▼
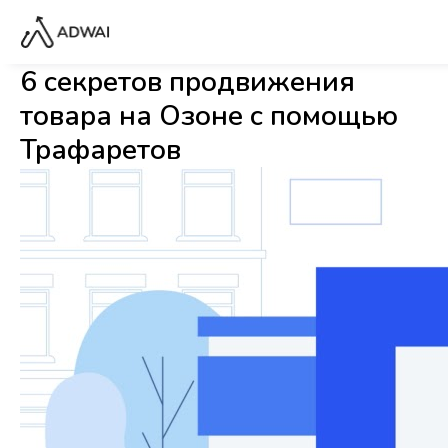
6 секретов продвижения
товара на Озоне с помощью
Трафаретов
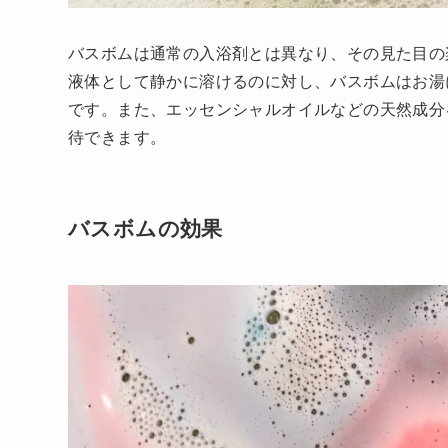
バスボムは通常の入浴剤とは異なり、その見た目の
液体として静かに溶けるのに対し、バスボムはお湯
です。また、エッセンシャルオイルなどの天然成分
待できます。
バスボムの効果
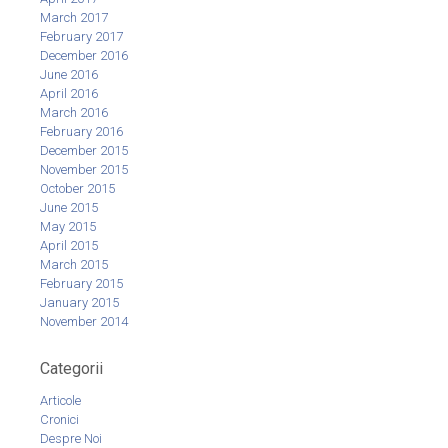
March 2017
February 2017
December 2016
June 2016
April 2016
March 2016
February 2016
December 2015
November 2015
October 2015
June 2015
May 2015
April 2015
March 2015
February 2015
January 2015
November 2014
Categorii
Articole
Cronici
Despre Noi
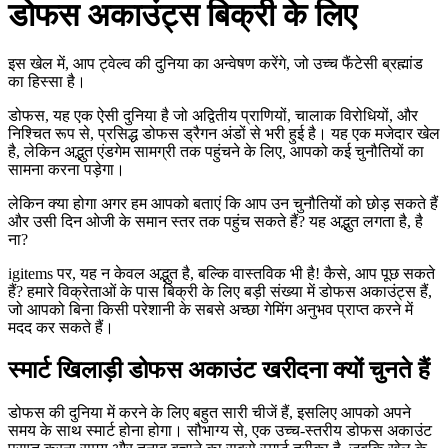
डोफस अकाउंट्स बिक्री के लिए
इस खेल में, आप ट्वेल्व की दुनिया का अन्वेषण करेंगे, जो उच्च फैंटेसी ब्रह्मांड
का हिस्सा है।
डोफस, यह एक ऐसी दुनिया है जो अद्वितीय प्राणियों, चालाक विरोधियों, और
निश्चित रूप से, प्रसिद्ध डोफस ड्रैगन अंडों से भरी हुई है। यह एक मजेदार खेल
है, लेकिन अद्भुत एंडगेम सामग्री तक पहुंचने के लिए, आपको कई चुनौतियों का
सामना करना पड़ेगा।
लेकिन क्या होगा अगर हम आपको बताएं कि आप उन चुनौतियों को छोड़ सकते हैं
और उसी दिन ओजी के समान स्तर तक पहुंच सकते हैं? यह अद्भुत लगता है, है
ना?
igitems पर, यह न केवल अद्भुत है, बल्कि वास्तविक भी है! कैसे, आप पूछ सकते
हैं? हमारे विक्रेताओं के पास बिक्री के लिए बड़ी संख्या में डोफस अकाउंट्स हैं,
जो आपको बिना किसी परेशानी के सबसे अच्छा गेमिंग अनुभव प्राप्त करने में
मदद कर सकते हैं।
स्मार्ट खिलाड़ी डोफस अकाउंट खरीदना क्यों चुनते हैं
डोफस की दुनिया में करने के लिए बहुत सारी चीजें हैं, इसलिए आपको अपने
समय के साथ स्मार्ट होना होगा। सौभाग्य से, एक उच्च-स्तरीय डोफस अकाउंट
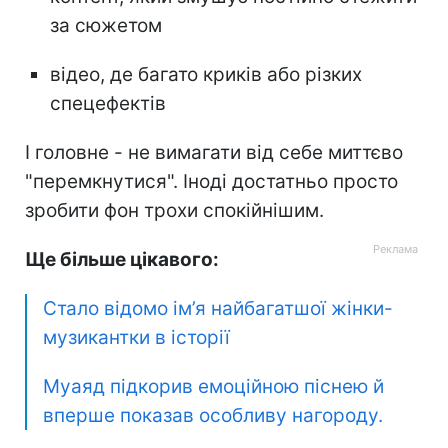
за сюжетом
відео, де багато криків або різких
спецефектів
І головне - не вимагати від себе миттєво
"перемкнутися". Іноді достатньо просто
зробити фон трохи спокійнішим.
Ще більше цікавого:
Стало відомо ім’я найбагатшої жінки-
музикантки в історії
Муаяд підкорив емоційною піснею й
вперше показав особливу нагороду.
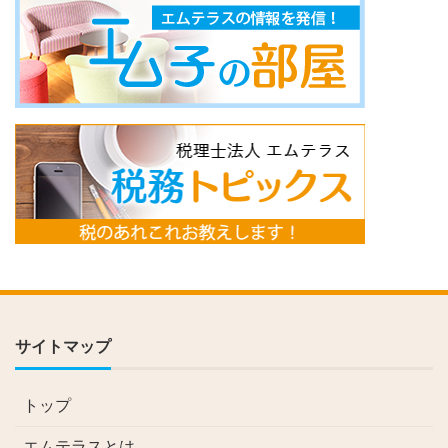
サイトマップ
トップ
エムテラスとは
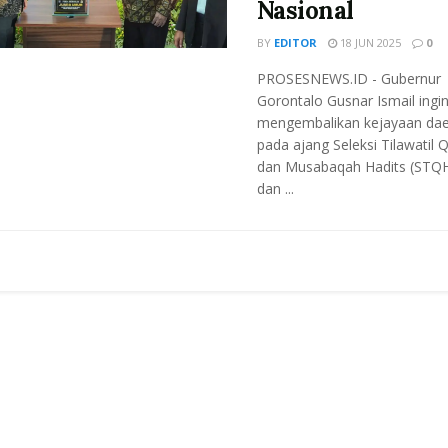
Nasional
BY
EDITOR
18 JUN 2025
0
PROSESNEWS.ID - Gubernur
Gorontalo Gusnar Ismail ingi
mengembalikan kejayaan da
pada ajang Seleksi Tilawatil Q
dan Musabaqah Hadits (STQ
dan ...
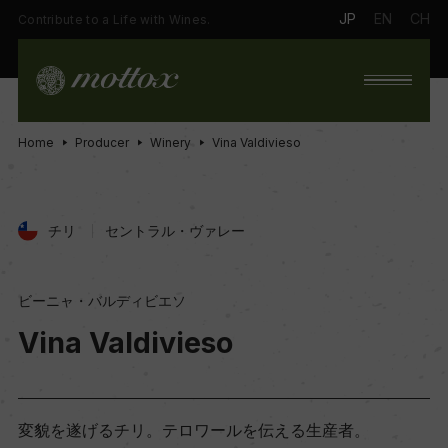
JP
EN
CH
Contribute to a Life with Wines.
Home
Producer
Winery
Vina Valdivieso
チリ
セントラル・ヴァレー
ビーニャ・バルディビエソ
Vina Valdivieso
変貌を遂げるチリ。テロワールを伝える生産者。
▲
* **What to do**
Keep every word of the records exact as you write them out, but drop the pictures.

* **Worked solution**
6 секретов продвижения
товара на Озоне с помощью
Трафаретов
バスボムは通常の入浴剤とは異なり、その見た目の
液体として静かに溶けるのに対し、バスボムはお湯
です。また、エッセンシャルオイルなどの天然成分
待できます。
バスボムの効果
March 2017
February 2017
December 2016
June 2016
April 2016
March 2016
February 2016
December 2015
November 2015
October 2015
June 2015
May 2015
April 2015
March 2015
February 2015
January 2015
November 2014
Categorii
Articole
Cronici
Despre Noi
डोफस अकाउंट्स बिक्री के लिए
इस खेल में, आप ट्वेल्व की दुनिया का अन्वेषण करेंगे, जो उच्च फैंटेसी ब्रह्मांड
का हिस्सा है।
डोफस, यह एक ऐसी दुनिया है जो अद्वितीय प्राणियों, चालाक विरोधियों, और
निश्चित रूप से, प्रसिद्ध डोफस ड्रैगन अंडों से भरी हुई है। यह एक मजेदार खेल
है, लेकिन अद्भुत एंडगेम सामग्री तक पहुंचने के लिए, आपको कई चुनौतियों का
सामना करना पड़ेगा।
लेकिन क्या होगा अगर हम आपको बताएं कि आप उन चुनौतियों को छोड़ सकते हैं
और उसी दिन ओजी के समान स्तर तक पहुंच सकते हैं? यह अद्भुत लगता है, है
ना?
igitems पर, यह न केवल अद्भुत है, बल्कि वास्तविक भी है! कैसे, आप पूछ सकते
हैं? हमारे विक्रेताओं के पास बिक्री के लिए बड़ी संख्या में डोफस अकाउंट्स हैं,
जो आपको बिना किसी परेशानी के सबसे अच्छा गेमिंग अनुभव प्राप्त करने में
मदद कर सकते हैं।
स्मार्ट खिलाड़ी डोफस अकाउंट खरीदना क्यों चुनते हैं
डोफस की दुनिया में करने के लिए बहुत सारी चीजें हैं, इसलिए आपको अपने
समय के साथ स्मार्ट होना होगा। सौभाग्य से, एक उच्च-स्तरीय डोफस अकाउंट
за сюжетом
відео, де багато криків або різких
спецефектів
І головне - не вимагати від себе миттєво
"перемкнутися". Іноді достатньо просто
зробити фон трохи спокійнішим.
Ще більше цікавого:
Стало відомо ім’я найбагатшої жінки-
музикантки в історії
Муаяд підкорив емоційною піснею й
вперше показав особливу нагороду.
サイトマップ
トップ
エムテラスとは
Nasional
BY
EDITOR
18 JUN 2025
0
PROSESNEWS.ID - Gubernur
Gorontalo Gusnar Ismail ingi
mengembalikan kejayaan da
pada ajang Seleksi Tilawatil Q
dan Musabaqah Hadits (STQ
dan ...
JP
EN
CH
Contribute to a Life with Wines.
Home
Producer
Winery
Vina Valdivieso
チリ
セントラル・ヴァレー
ビーニャ・バルディビエソ
Vina Valdivieso
変貌を遂げるチリ。テロワールを伝える生産者。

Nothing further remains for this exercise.